El pasado lunes 22 de mayo, aproveché el día festivo para ir a recorrer un poco más de Bogotá. Esta vez, necesitaba de nuevo una conexión directa con la montaña, así que decidí ir a hacer la caminata de senderismo por el corredor ecológico San Francisco - Vicachá.
Ubicado entre los cerros de Montserrate y Guadalupe, este sendero, administrado por la empresa del Acueducto de Bogotá tiene un recorrido de 2.089 metros y conserva un ecosistema de Bosque Alto Andino, o Bosque de Niebla, en peligro de extinción total.
Empecemos con el nombre: Vicachá es el nombre original, y significa "resplandor de la noche" en lengua Muisca. Sin embargo, con el establecimiento de la comunidad religiosa franciscana en 1550, el nombre del río Vicachá fue cambiado por el de San Francisco. Hoy en día, ambos nombres se usan.
Al empezar esta caminata, se puede oír enseguida el rumor del agua que baja siguiendo el cauce del río mientras golpea contra las piedras que la erosión fue redondeando con el tiempo, así como el susurro de las hojas. Nuestros sentidos también se ven enseguida sumergidos en lo natural, con el aroma a eucalipto y pino que colma nuestro olfato, así como el canto de las diferentes aves que inunda nuestros oídos. Las diferentes flores le dan toques de vivos colores al precioso entorno verde y marrón que componen los diferentes árboles y arbustos.
Como en numerosos senderos de la región, también se puede encontrar la Digitalis Purpurea, cuyas hojas contienen una toxina que puede afectar al ritmo cardiaco.
Son aproximadamente dos kilómetros de ascenso por caminos y escalones de madera y piedra hasta llegar a un mirador donde se desvela la majestuosidad y belleza de nuestra capital, y, si miramos a nuestra derecha, también podemos divisar el campanario de la famosa basílica del Señor caído de Montserrate.

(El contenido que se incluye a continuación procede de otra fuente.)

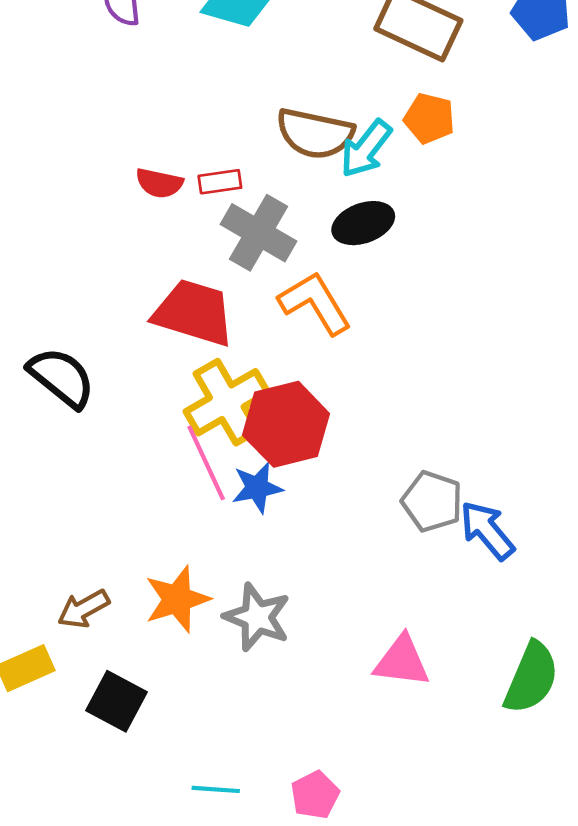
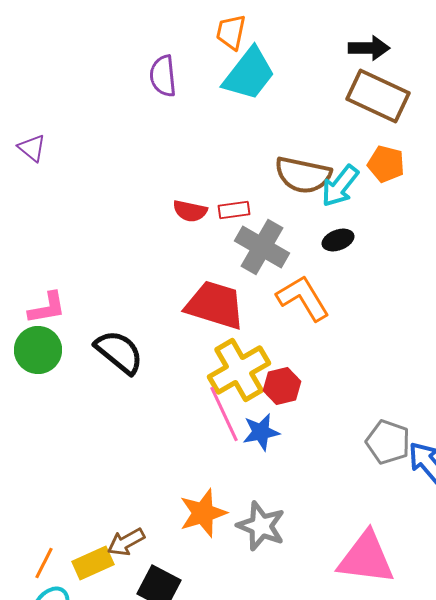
black ellipse: (363, 223) -> (338, 240), size x0.7
red hexagon: (286, 424) -> (282, 386), size x0.6
brown arrow: (83, 609) -> (126, 542), moved
pink triangle: (402, 661) -> (366, 558), size x1.4

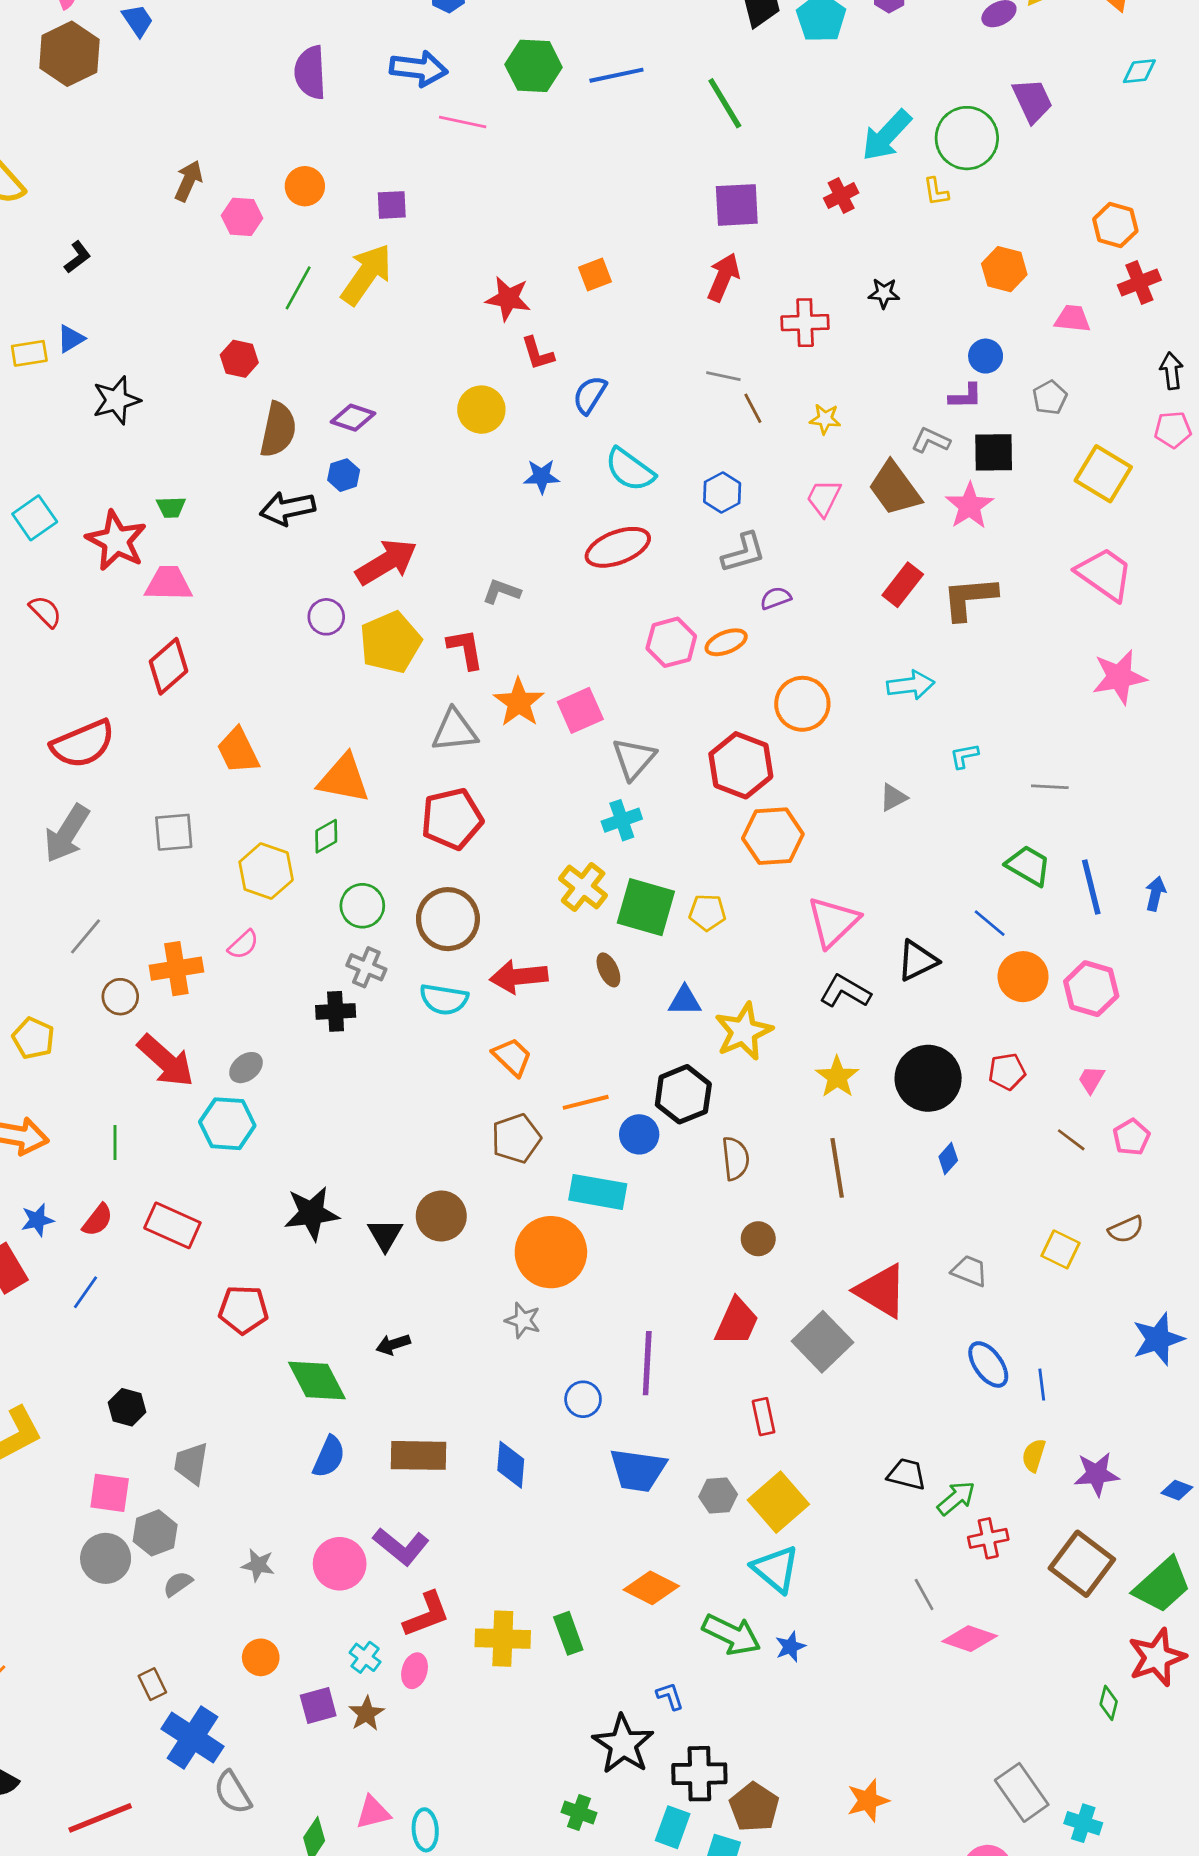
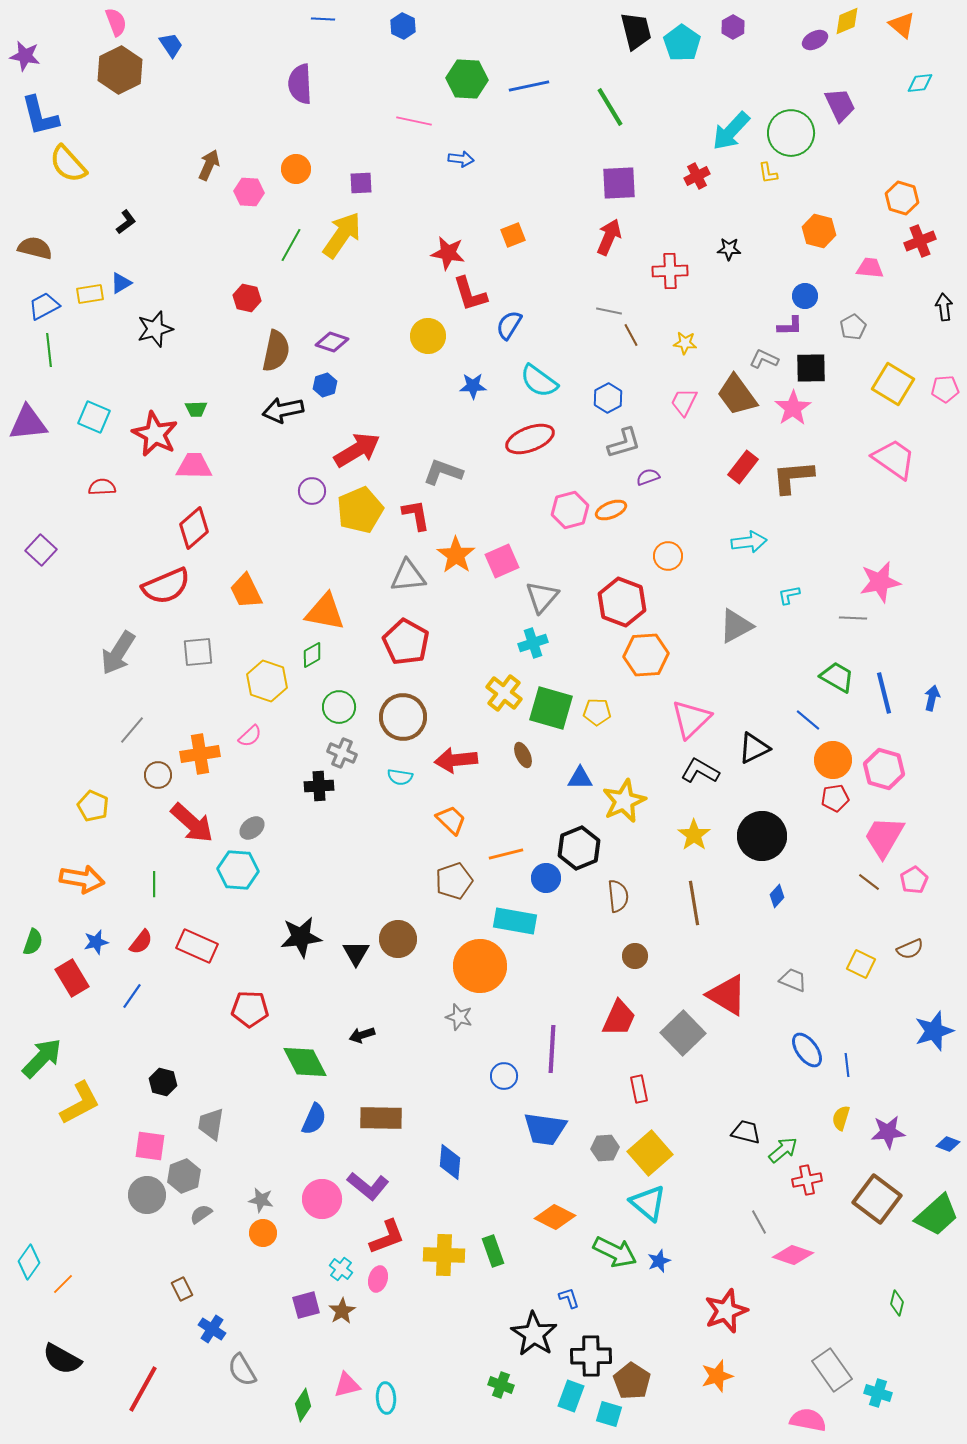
blue arrow: (419, 69) -> (461, 159), moved, size x0.6
red L-shape: (538, 353) -> (470, 294), size x1.4
pink pentagon: (1173, 430) -> (945, 389), moved
cyan square: (35, 518) -> (94, 417), turned -32
gray L-shape: (501, 591) -> (443, 472), size x1.4
red semicircle: (45, 612) -> (102, 487), turned -48
pink star: (1119, 677) -> (880, 582), moved
orange circle: (802, 704) -> (668, 556), size x0.7
red semicircle: (83, 744) -> (166, 586), moved
gray triangle: (893, 797) -> (736, 626), size x1.6
red pentagon: (452, 819) -> (406, 642), turned -30
cyan semicircle: (444, 999) -> (400, 777), size x0.7
red pentagon: (1007, 1072) -> (835, 798), moved
pink trapezoid: (1091, 1080) -> (884, 837), size x2.0
blue diamond: (511, 1465) -> (450, 1162), moved
orange circle: (261, 1657) -> (263, 1233), moved
red star: (1157, 1657) -> (726, 1311), moved
blue cross: (193, 1738) -> (212, 1329), size x0.6
red line: (100, 1818) -> (143, 1389), turned -39

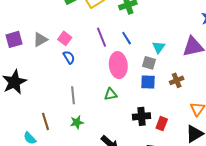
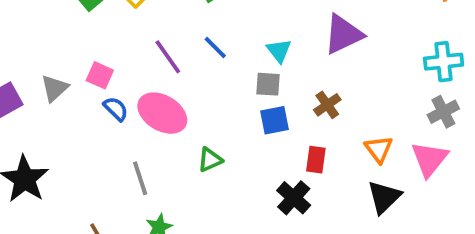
pink ellipse: (118, 65) -> (162, 113), moved, turned -40
black cross: (142, 116) -> (294, 198), moved, turned -30
red rectangle: (162, 124) -> (316, 160), moved

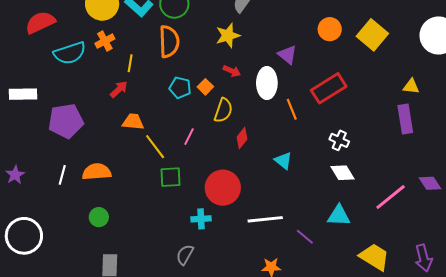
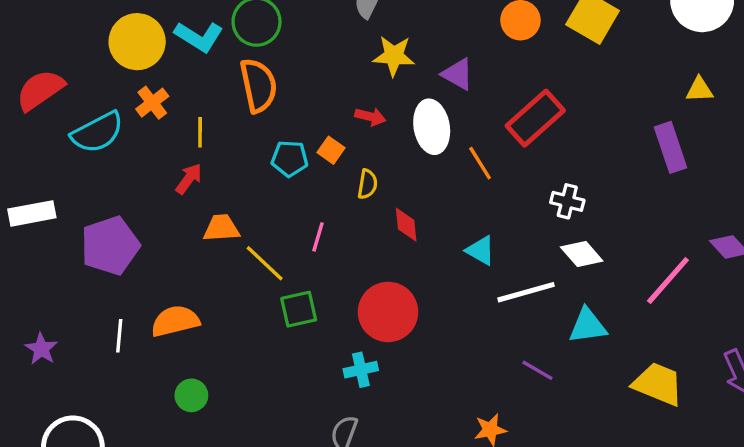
yellow star: (228, 35) -> (394, 56), moved, turned 30
yellow triangle: (411, 86) -> (699, 90), moved
yellow semicircle: (223, 110) -> (367, 184), size x0.7
red diamond: (242, 138) -> (406, 225), turned -35
white line: (265, 219) -> (526, 292), moved

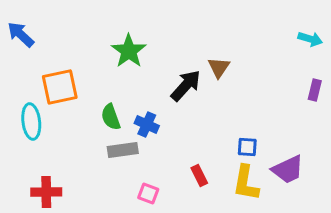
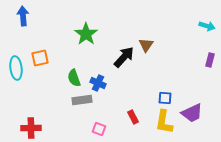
blue arrow: (21, 34) -> (23, 16), moved, turned 42
orange square: (60, 87) -> (40, 58), size x0.7
cyan ellipse: (31, 122) -> (16, 68), moved

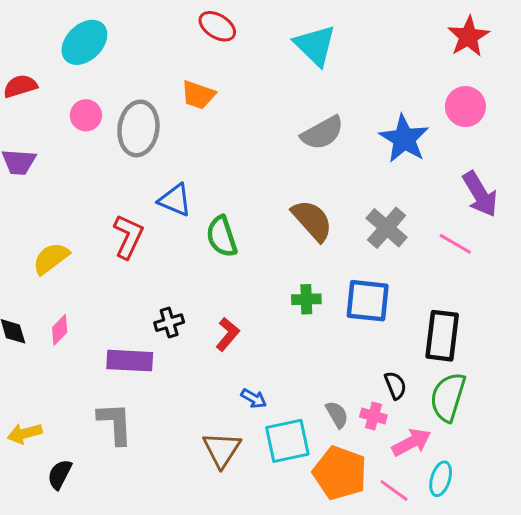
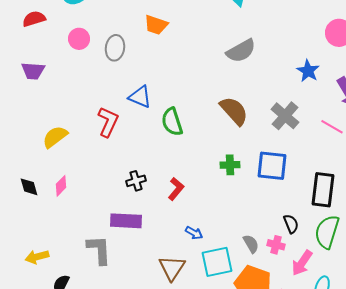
gray ellipse: (138, 128) -> (115, 48), size x0.7
blue star: (404, 139) -> (308, 71), moved, size x0.7
purple rectangle: (130, 361) -> (126, 221), moved
pink arrow: (411, 442) -> (302, 263), turned 152

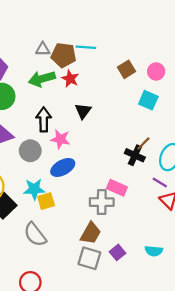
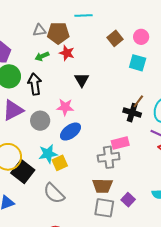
cyan line: (86, 47) -> (84, 15), moved
green arrow: (42, 79) -> (42, 56), size x0.6
black arrow: (44, 120) -> (35, 84), moved
pink rectangle: (117, 188) -> (120, 143), turned -30
brown trapezoid: (91, 233) -> (102, 186), turned 70

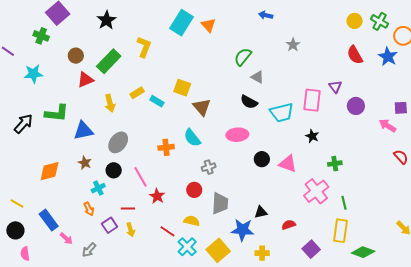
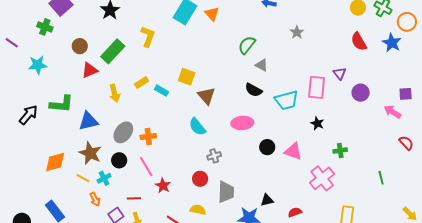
orange cross: (166, 147) -> (148, 136), moved
brown star: (85, 163) -> (90, 153), size x1.6
yellow line: (17, 203) -> (83, 178), moved
green line: (344, 203) -> (381, 178), moved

A destacar también, la seguridad del sendero, a cargo del ejército y de la policía de turismo, que le permiten a uno apreciar y disfrutar de la flora, la fauna, el cauce del río y de los riachuelos, y la quebrada Roosevelt sin tener que preocuparse; una seguridad mucho más efectiva que en otros recorridos.
Recomendaciones:
Cómo llegar: la entrada se encuentra a 200 metros del acceso al funicular del cerro de Monserrate (subiendo), por la avenida Circunvalar hacia el sur. Se puede llegar al paradero de Transmilenio de Las Aguas y subir por la Avenida Jiménez, o coger el Transmilenio híbrido M82, o el SITP 18.
Horarios: abierto únicamente los fines de semana y días festivos, de 06:00 am a 11:00 am. El ingreso fuera de estos horarios está prohibido. Se recomienda reservar por la página del Acueducto antes de ir.
Otros: llevar agua y algo de comer (bocadillo, bananos), así como ropa para abrigarse en caso de lluvia y/o frio. Aplicarse bloqueador solar. Está prohibido dejar basura o sacar cualquier tipo de material geológico y flora.
Sin duda este sendero es uno de los mejores recorridos de Bogotá, una maravilla que le da a uno la oportunidad de conectar con la naturaleza estando en la capital. Sin olvidar que hoy en día, el río Vicachá (o San Francisco) baja por el Eje Ambiental.